Can't wait for a refund? Refund Anticipation Loans will cost you
By Tom Tennant
You've got bills to pay and a creditor or two reminding you that you're a couple weeks behind on your payment. Maybe your car is in desperate need of repair. Or, heck, could be that vacation is around the corner and you'd like some extra "walkin' around" money.
No matter the reason, the promise of quick cash by way of an "instant tax refund" is pretty darn alluring. The problem is, that fast federal tax refund isn't a refund at all. It's a loan - and an ultra-expensive one at that.
We're talking tax preparation fees, interest rates that could soar into the triple digits, and the possibility that your refund will be less than your loan amount.
Which begs the question, if you can file your taxes electronically, possibly for free and with help from local non-profit groups and the IRS, and then have Uncle Sam direct deposit your refund straight into your checking account in under two weeks, why give so much of that refund away to get cash in your pocket the same day?
It just doesn't make sense.
Government intervention in Refund Anticipation Loans
Consider, too, that the government is so down on these types of loans it won't even allow businesses to call the loans "instant tax refunds" anymore. Which is good, since they're not refunds at all. They're now called Refund Anticipation Loans, or RALs. And in 17 states RALs are highly regulated to protect consumers.

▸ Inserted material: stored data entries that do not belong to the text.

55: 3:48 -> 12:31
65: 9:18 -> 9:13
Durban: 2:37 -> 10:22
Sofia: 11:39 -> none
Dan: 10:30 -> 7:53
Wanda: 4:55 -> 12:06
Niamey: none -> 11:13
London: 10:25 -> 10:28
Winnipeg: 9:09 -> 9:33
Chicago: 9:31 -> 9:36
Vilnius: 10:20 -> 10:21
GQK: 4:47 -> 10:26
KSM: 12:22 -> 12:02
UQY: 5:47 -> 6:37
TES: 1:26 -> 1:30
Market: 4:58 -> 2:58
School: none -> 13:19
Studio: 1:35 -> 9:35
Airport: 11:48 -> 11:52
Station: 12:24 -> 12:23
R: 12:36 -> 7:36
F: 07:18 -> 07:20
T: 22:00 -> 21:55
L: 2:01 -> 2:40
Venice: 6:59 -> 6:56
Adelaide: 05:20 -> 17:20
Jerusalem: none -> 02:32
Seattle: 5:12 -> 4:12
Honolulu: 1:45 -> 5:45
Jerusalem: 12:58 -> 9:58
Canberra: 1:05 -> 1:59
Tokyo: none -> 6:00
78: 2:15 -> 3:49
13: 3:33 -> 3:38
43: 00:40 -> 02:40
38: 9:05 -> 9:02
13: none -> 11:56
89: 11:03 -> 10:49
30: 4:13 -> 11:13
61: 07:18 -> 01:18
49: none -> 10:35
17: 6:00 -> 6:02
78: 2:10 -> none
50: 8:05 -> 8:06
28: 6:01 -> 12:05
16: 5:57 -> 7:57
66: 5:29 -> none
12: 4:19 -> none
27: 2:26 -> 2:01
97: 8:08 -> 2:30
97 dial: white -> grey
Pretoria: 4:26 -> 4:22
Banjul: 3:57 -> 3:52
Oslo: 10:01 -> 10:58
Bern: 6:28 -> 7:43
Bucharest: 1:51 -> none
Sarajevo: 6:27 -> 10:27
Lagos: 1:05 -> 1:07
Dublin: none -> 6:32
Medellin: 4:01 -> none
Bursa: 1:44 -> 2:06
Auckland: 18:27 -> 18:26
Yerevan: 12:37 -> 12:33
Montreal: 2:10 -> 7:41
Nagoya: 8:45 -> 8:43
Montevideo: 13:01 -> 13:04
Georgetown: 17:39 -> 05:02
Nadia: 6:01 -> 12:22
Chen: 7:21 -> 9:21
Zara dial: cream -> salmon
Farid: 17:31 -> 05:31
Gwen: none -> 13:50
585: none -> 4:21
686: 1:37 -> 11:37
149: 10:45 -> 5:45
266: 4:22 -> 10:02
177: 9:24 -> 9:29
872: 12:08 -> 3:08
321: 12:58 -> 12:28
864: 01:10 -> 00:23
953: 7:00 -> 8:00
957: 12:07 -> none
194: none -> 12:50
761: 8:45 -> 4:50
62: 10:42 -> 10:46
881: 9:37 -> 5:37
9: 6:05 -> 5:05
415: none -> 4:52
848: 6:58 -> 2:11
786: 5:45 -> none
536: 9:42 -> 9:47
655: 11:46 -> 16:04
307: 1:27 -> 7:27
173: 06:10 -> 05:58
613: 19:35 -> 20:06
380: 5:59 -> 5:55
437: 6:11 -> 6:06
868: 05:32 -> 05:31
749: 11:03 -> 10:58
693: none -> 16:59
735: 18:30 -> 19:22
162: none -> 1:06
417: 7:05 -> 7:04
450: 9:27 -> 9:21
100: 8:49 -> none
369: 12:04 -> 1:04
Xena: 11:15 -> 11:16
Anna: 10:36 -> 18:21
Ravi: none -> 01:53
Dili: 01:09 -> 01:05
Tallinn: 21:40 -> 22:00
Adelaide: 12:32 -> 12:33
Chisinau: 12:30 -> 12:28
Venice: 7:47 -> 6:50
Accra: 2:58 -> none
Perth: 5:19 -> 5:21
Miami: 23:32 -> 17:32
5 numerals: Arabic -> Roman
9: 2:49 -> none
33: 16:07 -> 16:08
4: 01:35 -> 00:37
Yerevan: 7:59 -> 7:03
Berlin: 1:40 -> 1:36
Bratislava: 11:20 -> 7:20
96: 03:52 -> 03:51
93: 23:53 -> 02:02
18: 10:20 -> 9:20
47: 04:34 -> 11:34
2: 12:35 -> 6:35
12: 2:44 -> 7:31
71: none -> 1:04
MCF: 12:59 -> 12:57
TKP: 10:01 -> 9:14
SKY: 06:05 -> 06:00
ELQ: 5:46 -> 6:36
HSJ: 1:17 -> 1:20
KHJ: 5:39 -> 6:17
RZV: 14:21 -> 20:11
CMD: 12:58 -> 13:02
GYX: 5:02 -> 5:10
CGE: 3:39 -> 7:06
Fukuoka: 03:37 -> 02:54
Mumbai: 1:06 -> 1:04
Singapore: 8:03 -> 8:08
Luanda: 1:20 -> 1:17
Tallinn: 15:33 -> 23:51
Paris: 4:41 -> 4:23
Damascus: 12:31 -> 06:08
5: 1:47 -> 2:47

Starting this year, the IRS won't tell tax preparers and financial institutions whether a person's refund could be garnished for unpaid taxes or child support. This makes underwriting the loan risky for lenders, because they're taking a chance that refund will come through and the borrower will pay back the loan.
Lenders responded by lowering the amount you can borrow to about $1,500 and jacking up the interest rate on the loan to anywhere from 50 percent to - get this - 500 percent. Yes, you read that right: 500 percent. This, according to the Center for Responsible Lending.
To get an RAL, you often visit a tax preparer who charges you $50 or so to prepare your taxes and then works with a bank to lend you the refund. Pay the tax preparer's fees with your refund, and that'll cost you a little extra, too.
Then there's the off chance that your refund amount will be less than the amount your tax preparer "anticipated." Or that a snafu holds up your refund for a short period of time. Or the IRS denies your refund altogether.
No matter the reason, you're still responsible for paying the loan in full. And if you can't … ouch. That's going to cost you.
The more you know, the less you spend
But if, after all that, you still want to pursue an RAL, the City of Chicago suggests you ask for this info in writing from your tax preparer:
- Fees that the preparer charges for tax preparation
- Fees that the prepares charges for facilitating the RAL
- The RAL's Annual Percentage Rate (APR)
- The RAL's total cost
- The estimated date the consumer can obtain their RAL money
If the tax preparer balks, go elsewhere. No matter how good the deal sounds. They could be up to no good.
Remember, if you are pursuing an RAL just to pay down some bills, you could be making things worse. Before you take out another high interest loan, talk to your creditors to see if they'll give you an extension. Most creditors will work with you, if you're not too far behind. Wait for your full refund and pay down even more.
And look into free tax prep help by visiting www.irs.gov or calling (312)-566-4912.